== INSTRUCTIONS FOR THE TASK ==
Everything from the line with "c sản sản xuất" to the final line of the records should be reproduced word for word, with both of those lines kept.

== DATA LISTING ==
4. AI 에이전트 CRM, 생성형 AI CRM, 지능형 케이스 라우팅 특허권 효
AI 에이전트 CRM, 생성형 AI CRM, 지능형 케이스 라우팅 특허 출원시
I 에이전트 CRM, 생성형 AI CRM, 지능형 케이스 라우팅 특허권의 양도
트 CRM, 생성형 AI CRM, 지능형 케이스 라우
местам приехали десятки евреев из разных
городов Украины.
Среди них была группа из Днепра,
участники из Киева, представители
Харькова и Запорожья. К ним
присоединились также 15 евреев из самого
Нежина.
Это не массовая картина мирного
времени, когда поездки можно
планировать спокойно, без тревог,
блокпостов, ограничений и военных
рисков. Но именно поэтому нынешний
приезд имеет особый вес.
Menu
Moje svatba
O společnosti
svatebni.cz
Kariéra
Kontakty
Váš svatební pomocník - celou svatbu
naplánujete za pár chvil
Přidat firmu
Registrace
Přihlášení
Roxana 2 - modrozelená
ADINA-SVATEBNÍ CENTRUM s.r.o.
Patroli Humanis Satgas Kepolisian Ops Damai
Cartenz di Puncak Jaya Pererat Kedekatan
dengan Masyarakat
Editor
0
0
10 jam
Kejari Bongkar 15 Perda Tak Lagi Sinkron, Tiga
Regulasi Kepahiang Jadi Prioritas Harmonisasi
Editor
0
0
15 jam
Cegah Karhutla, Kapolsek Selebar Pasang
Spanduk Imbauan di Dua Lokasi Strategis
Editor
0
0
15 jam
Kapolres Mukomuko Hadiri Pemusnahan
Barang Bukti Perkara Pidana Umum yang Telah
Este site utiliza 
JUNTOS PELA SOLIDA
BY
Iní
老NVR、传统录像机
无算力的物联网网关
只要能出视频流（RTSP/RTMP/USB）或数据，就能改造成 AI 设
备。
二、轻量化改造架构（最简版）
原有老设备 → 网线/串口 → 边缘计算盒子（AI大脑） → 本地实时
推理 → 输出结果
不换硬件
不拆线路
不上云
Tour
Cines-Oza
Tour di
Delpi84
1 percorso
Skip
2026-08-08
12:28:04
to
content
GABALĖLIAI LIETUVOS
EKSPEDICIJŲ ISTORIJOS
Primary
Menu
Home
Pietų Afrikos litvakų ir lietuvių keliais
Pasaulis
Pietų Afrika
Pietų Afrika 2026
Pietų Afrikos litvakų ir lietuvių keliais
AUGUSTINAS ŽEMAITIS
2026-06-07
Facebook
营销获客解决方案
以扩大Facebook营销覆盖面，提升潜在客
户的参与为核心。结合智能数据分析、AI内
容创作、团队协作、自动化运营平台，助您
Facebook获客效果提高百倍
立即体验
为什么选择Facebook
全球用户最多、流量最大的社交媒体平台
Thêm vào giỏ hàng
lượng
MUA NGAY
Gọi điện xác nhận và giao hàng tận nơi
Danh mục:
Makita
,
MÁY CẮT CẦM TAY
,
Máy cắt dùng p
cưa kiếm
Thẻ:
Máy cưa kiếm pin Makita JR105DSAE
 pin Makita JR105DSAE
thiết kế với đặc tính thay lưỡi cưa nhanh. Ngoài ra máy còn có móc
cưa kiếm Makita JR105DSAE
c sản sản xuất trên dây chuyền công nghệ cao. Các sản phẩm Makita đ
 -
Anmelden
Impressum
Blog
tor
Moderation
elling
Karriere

== REPLY TO THE EXERCISE ==
c sản sản xuất trên dây chuyền công nghệ cao. Các sản phẩm Makita đ
 -
Anmelden
Impressum
Blog
tor
Moderation
elling
Karriere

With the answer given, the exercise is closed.